Angiography and MRI angiography (MRA) – These procedures actually map blood vessels in the brain. The angiography involves injecting dye into an artery. The MRA does not require an intra-arterial injection.

Single photon emission tomography (SPECT) – In this test, which is similar to a PET, a camera measures the rate of radioactive material as it is emitted through the brain. This allows doctors to detect and locate brain tumors, and determine their reoccurrence after therapy.


Once a cancer has been diagnosed, it is very important for doctors to find out where the cancer may have spread (the “stage” of the cancer) to determine the best possible treatment plan for you.

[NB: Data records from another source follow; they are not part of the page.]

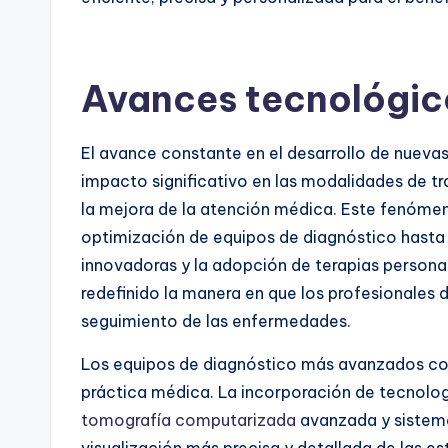
Avances tecnológic
El avance constante en el desarrollo de nueva
impacto significativo en las modalidades de t
la mejora de la atención médica. Este fenómen
optimización de equipos de diagnóstico hasta 
innovadoras y la adopción de terapias persona
redefinido la manera en que los profesionales 
seguimiento de las enfermedades.
Los equipos de diagnóstico más avanzados cons
práctica médica. La incorporación de tecnol
tomografía computarizada
avanzada y sistem
visualización más precisa y detallada de las e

To find out, doctors use staging tests, which include:

  • Different types of scans
  • Different ways to take tissue samples to look for tumor cells microscopically (biopsy tests)

Treatments & Therapies

Treatment for brain tumors varies greatly from person to person. Your medical team may use any combination of surgery, chemotherapy, embolization, radiation or new immunotherapy to treat or control your cancer.

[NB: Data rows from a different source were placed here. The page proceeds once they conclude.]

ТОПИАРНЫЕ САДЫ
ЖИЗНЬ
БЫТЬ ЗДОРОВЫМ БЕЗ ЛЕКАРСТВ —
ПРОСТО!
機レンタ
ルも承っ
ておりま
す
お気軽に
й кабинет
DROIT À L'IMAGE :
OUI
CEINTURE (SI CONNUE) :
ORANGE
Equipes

Surgery – Surgery to remove a brain tumor, called a craniotomy, is performed by a specially trained neurosurgeon. The surgeon opens the skull, and removes as much tumor as safely possible during surgery.

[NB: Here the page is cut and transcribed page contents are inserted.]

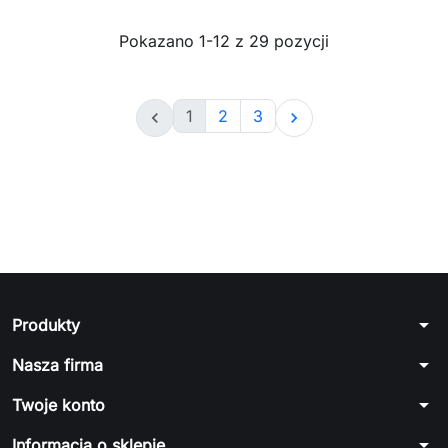
Pokazano 1-12 z 29 pozycji
1
2
3


arrow_drop_down
Produkty
arrow_drop_down
Nasza firma
arrow_drop_down
Twoje konto
arrow_drop_down
Informacja o sklepie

Radiation Therapy (“Radiotherapy”) – Radiation therapy involves using X-rays and other types of medical radiation. Aimed at specific parts of the body, it is used to kill cancer cells, prevent cancer cells from developing or recurring, and improve many of the symptoms caused by cancer. It can be used together with chemotherapy for certain cancers (this is called “chemo-radiotherapy”).

Chemotherapy – Chemotherapy involves using drugs proven to slow down, damage or kill cancer cells. This may involve single drugs or combinations of drugs taken intravenously or by mouth. Chemotherapy is often applied in three or four week cycles. Your medical team may also prescribe other drugs to reduce or eliminate chemotherapy’s side effects.

Clinical Trials – Your medical team may also recommend that you participate in a clinical trial. University of Colorado Hospital conducts hundreds of clinical trials in an ongoing effort to discover and deliver more effective treatments. Participants in clinical trials often have access to drugs, vaccines and new kinds of treatment years before they are widely available.

Other therapies being tested through clinical trials:

  • Biologic therapy (biotherapy or immunotherapy) – These are treatments that join with the patient’s immune system to fight cancer. Substances – some made by the body, some made in a laboratory – help boost, direct or restore the body’s natural defenses against cancer.
  • Radiosensitizers – These are drugs that make tumor cells more sensitive to radiation, and help radiation kill more tumor cells.
  • Hypofractionated radiation therapy – When necessary, your caregivers may advise using radiation therapy in higher-than-usual doses over a shorter number of days.
  • Stereotactic radiosurgery  – A radiation therapy technique that delivers radiation directly to the tumor can minimize damage to healthy tissue. This procedure does not involve surgery.